L’objectif a terme : le même que lors du lancement de la première : « les 10 équipes les plus rapides du monde. »

© Gilles Martin-Raget

Tous les signaux au vert !
Bruno Peyron qui a pris le temps de la réflexion avant de mûrir sa décision témoigne : « Ayant pris un peu de recul depuis ma dernière participation au Trophée Jules Verne, je constate plusieurs éléments qui m’ont poussé à prendre la décision de relancer The Race. D’abord et depuis la dernière America’s Cup que nous venons de vivre tout récemment, on peut désormais conclure que nous français ne sommes plus seuls au monde dans le domaine du multicoque et c’est une excellente nouvelle. Nous allons changer d’époque.
Notons par ailleurs que depuis The Race, 12 multicoques géants ont été construits dont quatre lors des trois dernières années. Il y a donc aujourd’hui un nombre de bateaux de qualité suffisant pour proposer enfin à leurs skippers et partenaires la relance de l’événement, sans compter les nouveaux multicoques dont la construction peut être lancée dans la perspective d’une nouvelle édition en 2013 ou 2014.
Je vois aussi que certaines grandes marques regardent du côté de la Volvo Ocean Race, ce qui est compréhensible mais démontre également l’absence d’une course alternative à vocation internationale en multicoques. Enfin la prise de conscience des uns et des autres est aujourd’hui plus collective et mes discussions avec les principaux skippers de la G.Class me poussent à aller dans leur sens.
La nouvelle Classe des 100 pieds (déjà 3 opérationnels, bientôt 4) a démontré la possibilité pour ces bateaux innovants de faire le tour du monde par les trois caps mythiques dans le cadre de budgets limités. Il y a donc désormais une possibilité plus « accessible », de pouvoir participer à The Race.
Pourquoi 2013 ou 2014 ? Pour situer l’événement entre deux éditions de la Volvo Ocean Race et offrir aux principaux challengers internationaux la possibilité de participer à l’événement. Cette échéance donne le temps aux équipes de structurer leur projet et à l’organisation de fédérer un groupe de partenaires ambitieux et motivés ».

L’équipe d’organisation se constitue
Après consultation de différentes agences de marketing sportif, Bruno Peyron a décidé de confier la direction générale de The Race Event à Thierry Reboul.
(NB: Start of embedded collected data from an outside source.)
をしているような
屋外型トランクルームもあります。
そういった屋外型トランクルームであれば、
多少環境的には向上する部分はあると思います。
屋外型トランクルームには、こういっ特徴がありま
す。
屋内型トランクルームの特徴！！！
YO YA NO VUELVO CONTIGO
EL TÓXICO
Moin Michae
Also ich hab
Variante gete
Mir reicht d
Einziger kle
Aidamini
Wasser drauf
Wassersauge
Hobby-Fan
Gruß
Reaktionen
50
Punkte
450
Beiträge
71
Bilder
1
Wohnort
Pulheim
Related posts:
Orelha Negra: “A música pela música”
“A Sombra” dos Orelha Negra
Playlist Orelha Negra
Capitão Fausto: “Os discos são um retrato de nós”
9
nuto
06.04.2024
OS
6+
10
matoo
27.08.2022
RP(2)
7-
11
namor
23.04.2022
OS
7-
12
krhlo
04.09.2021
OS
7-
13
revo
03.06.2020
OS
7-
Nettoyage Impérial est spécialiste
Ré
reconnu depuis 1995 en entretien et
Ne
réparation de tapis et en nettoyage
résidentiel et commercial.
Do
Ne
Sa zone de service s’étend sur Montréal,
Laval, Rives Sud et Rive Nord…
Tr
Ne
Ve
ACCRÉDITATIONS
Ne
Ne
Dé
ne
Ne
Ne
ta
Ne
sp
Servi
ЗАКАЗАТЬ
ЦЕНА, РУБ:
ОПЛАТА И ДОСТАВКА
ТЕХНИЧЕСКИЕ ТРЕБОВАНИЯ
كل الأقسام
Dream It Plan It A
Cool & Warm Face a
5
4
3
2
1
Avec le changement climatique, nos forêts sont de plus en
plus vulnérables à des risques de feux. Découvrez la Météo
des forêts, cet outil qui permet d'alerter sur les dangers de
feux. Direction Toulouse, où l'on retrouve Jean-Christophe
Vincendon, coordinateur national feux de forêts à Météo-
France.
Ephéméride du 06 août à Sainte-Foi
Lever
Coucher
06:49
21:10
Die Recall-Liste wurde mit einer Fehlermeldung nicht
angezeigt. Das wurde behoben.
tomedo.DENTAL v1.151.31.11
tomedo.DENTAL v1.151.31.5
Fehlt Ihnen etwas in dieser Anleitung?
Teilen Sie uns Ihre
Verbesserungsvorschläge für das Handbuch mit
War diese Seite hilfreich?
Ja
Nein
Ancien directeur de la publicité d’Air France et de la communication d’Alcatel, Thierry Reboul est le fondateur de l’agence événementielle Ubi bene, spécialisée dans les opérations spectaculaires.

Ce dernier aura notamment en charge l’organisation et la négociation avec les partenaires principaux et les sites officiels de l’événement.

Un appel d’offre sera lancé afin de compléter le dispositif avec une équipe internationale en charge d’une partie de la production exécutive.

A lire, deux interviews de Bruno Peyron, sur Sports.fr et sur le Figaro.fr

Groupama 3 toujours en retard

Groupama 3 a passé le Cap de Bonne Espérance avec 7 heures 30 de retard sur le temps de référence d’Orange II, le trimaran a ensuite pu filer à haute vitesse (de l’ordre de 30 noeuds) en naviguant en bordure sud d’un anticyclone, ce qui permettait à l’équipage de Franck Cammas de combler une partie du retard accumulé dans l’Atlantique Sud.

© Team Groupama

Cependant la transition entre cet anticyclone et la zone de confluence n’a pas eu lieu comme prévue et le trimaran a très nettement ralenti cette nuit, avec de nouveau une perte de 75 milles sur le record.
Après ce passage difficle, l’équipage a pu reprendre un rythme plus soutenu, les hommes de Groupama 3 espèrent rattraper leur retard avant l’archipel des Kerguelen.